> [WHAT TO PRODUCE]:
Return all of the entries exactly as written.

> [EXCERPTED DATA]:
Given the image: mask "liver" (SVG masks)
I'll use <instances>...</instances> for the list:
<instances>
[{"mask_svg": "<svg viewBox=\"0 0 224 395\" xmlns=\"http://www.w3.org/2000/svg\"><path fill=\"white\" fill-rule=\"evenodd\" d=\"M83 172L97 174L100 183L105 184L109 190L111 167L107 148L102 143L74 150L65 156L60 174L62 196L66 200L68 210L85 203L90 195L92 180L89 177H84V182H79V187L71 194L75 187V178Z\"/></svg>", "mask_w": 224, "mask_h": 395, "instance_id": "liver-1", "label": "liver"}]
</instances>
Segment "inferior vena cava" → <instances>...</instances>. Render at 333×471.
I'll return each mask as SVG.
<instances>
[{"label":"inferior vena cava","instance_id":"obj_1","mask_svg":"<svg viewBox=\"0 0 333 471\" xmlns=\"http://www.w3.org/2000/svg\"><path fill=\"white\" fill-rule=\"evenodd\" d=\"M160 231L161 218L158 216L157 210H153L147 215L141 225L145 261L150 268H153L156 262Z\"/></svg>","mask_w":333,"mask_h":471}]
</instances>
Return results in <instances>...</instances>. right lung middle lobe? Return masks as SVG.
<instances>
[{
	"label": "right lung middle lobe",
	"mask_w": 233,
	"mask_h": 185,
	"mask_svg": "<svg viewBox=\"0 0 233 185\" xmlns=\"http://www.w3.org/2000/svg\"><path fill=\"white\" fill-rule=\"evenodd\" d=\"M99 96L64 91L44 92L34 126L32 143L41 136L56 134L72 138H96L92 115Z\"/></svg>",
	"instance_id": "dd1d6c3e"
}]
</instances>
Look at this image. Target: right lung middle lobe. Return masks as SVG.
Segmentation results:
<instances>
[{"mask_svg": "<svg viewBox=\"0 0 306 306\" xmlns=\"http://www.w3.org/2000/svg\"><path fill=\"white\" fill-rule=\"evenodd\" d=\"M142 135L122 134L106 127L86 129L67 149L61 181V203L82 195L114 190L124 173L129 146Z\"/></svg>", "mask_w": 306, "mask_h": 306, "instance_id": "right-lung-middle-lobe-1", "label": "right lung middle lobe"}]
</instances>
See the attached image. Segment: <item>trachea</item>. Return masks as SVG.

> [FINISHED TASK]:
Given the image: mask "liver" (SVG masks)
I'll use <instances>...</instances> for the list:
<instances>
[{"mask_svg": "<svg viewBox=\"0 0 224 395\" xmlns=\"http://www.w3.org/2000/svg\"><path fill=\"white\" fill-rule=\"evenodd\" d=\"M83 172L97 174L100 183L105 184L109 190L111 167L107 148L102 143L74 150L65 156L60 174L62 196L66 200L68 210L85 203L90 195L92 180L89 177H84V182H79V187L71 194L75 187V178Z\"/></svg>", "mask_w": 224, "mask_h": 395, "instance_id": "liver-1", "label": "liver"}]
</instances>
Segment "inferior vena cava" → <instances>...</instances>. Render at 333×471.
I'll return each mask as SVG.
<instances>
[{"label":"inferior vena cava","instance_id":"obj_1","mask_svg":"<svg viewBox=\"0 0 333 471\" xmlns=\"http://www.w3.org/2000/svg\"><path fill=\"white\" fill-rule=\"evenodd\" d=\"M160 231L161 218L158 216L157 210H153L147 215L141 225L145 261L150 268H153L156 262Z\"/></svg>","mask_w":333,"mask_h":471}]
</instances>
Return results in <instances>...</instances>. right lung middle lobe? Return masks as SVG.
<instances>
[{
	"label": "right lung middle lobe",
	"mask_w": 233,
	"mask_h": 185,
	"mask_svg": "<svg viewBox=\"0 0 233 185\" xmlns=\"http://www.w3.org/2000/svg\"><path fill=\"white\" fill-rule=\"evenodd\" d=\"M99 96L64 91L44 92L34 126L32 143L41 136L56 134L72 138H96L92 115Z\"/></svg>",
	"instance_id": "dd1d6c3e"
}]
</instances>
Look at this image. Target: right lung middle lobe. Return masks as SVG.
Segmentation results:
<instances>
[{"mask_svg": "<svg viewBox=\"0 0 306 306\" xmlns=\"http://www.w3.org/2000/svg\"><path fill=\"white\" fill-rule=\"evenodd\" d=\"M142 135L122 134L106 127L86 129L67 149L61 181V203L82 195L114 190L124 173L129 146Z\"/></svg>", "mask_w": 306, "mask_h": 306, "instance_id": "right-lung-middle-lobe-1", "label": "right lung middle lobe"}]
</instances>
See the attached image. Segment: <item>trachea</item>. Return masks as SVG.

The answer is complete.